*** Information provided ***
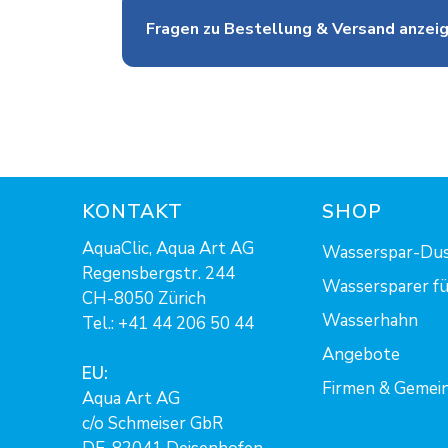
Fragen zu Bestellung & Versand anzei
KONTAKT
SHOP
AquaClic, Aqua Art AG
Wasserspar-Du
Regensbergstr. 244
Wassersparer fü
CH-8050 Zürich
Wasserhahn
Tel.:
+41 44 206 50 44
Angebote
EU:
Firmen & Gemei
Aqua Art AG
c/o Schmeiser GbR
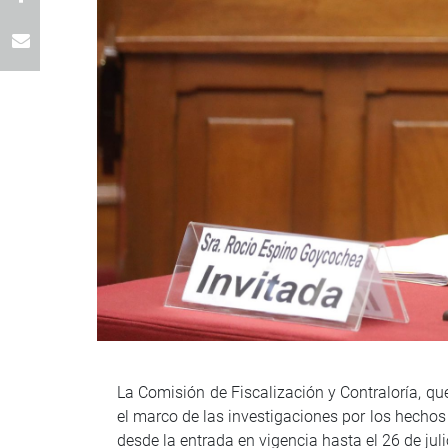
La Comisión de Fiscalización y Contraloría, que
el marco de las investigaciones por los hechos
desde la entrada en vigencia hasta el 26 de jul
*** End of Information provided ***
| Work instructions |
Return every record above exactly as written, but drop the pictures.

| Response for this exercise |
Fragen zu Bestellung & Versand anzei
KONTAKT
SHOP
AquaClic, Aqua Art AG
Wasserspar-Du
Regensbergstr. 244
Wassersparer fü
CH-8050 Zürich
Wasserhahn
Tel.:
+41 44 206 50 44
Angebote
EU:
Firmen & Gemei
Aqua Art AG
c/o Schmeiser GbR
La Comisión de Fiscalización y Contraloría, que
el marco de las investigaciones por los hechos
desde la entrada en vigencia hasta el 26 de jul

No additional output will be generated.